Ricco, reincidente en materia de dopaje, se exponía a una suspensión de 12 años, además de a una pena de entre tres meses y tres años de prisión, por haberse realizado una autotransfusión con sangre que conservaba en su nevera, según la policía italiana.

Además, el tribunal le condena a pagar una multa de 5,000 euros y los 15,000 euros de las costas del juicio. El ciclista de 28 años, apodado Cobra, tuvo que ser hospitalizado de urgencia por un problema renal en febrero del 2011.

Según el médico que le salvó la vida en el hospital de Pavullo, en Módena, Italia, Ricco confesó haberse hecho una transfusión con su propia sangre.

Una vez recuperado del incidente y fuera del hospital, el ciclista retiró su confesión y durante los siguientes meses se declaró inocente, explicando que lo único que se inyectó fue una solución de hierro.

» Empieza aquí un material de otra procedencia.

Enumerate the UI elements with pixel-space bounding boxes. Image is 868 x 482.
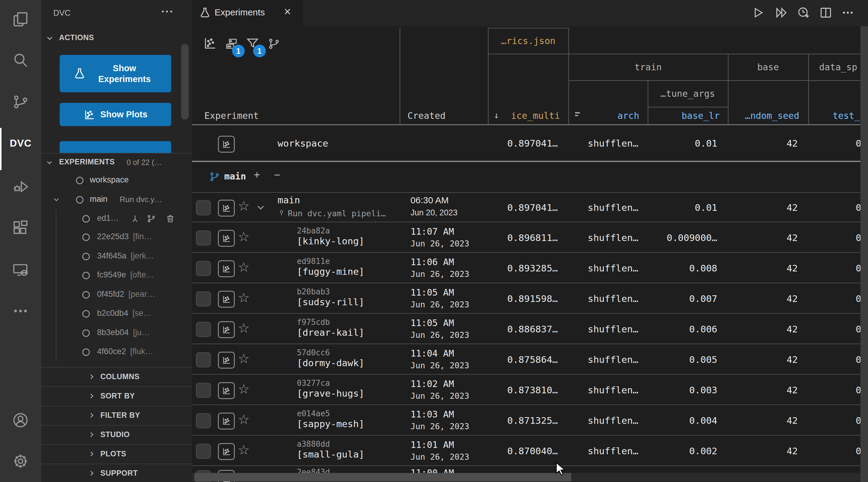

Pero tras el análisis bacteorológico de la sangre, los investigadores estaban convencidos de que sí se hizo la autotransfusión.

Riccardo Ricco ya había sido sancionado en el 2008 con 20 meses de suspensión y condenado a dos meses de prisión condicional por uso de sustancias venenosas durante el Tour de Francia 2008, en el que dio positivo por EPO.

Tras esta nueva sanción y teniendo en cuenta su edad (28), Ricco dice adiós al ciclismo profesional.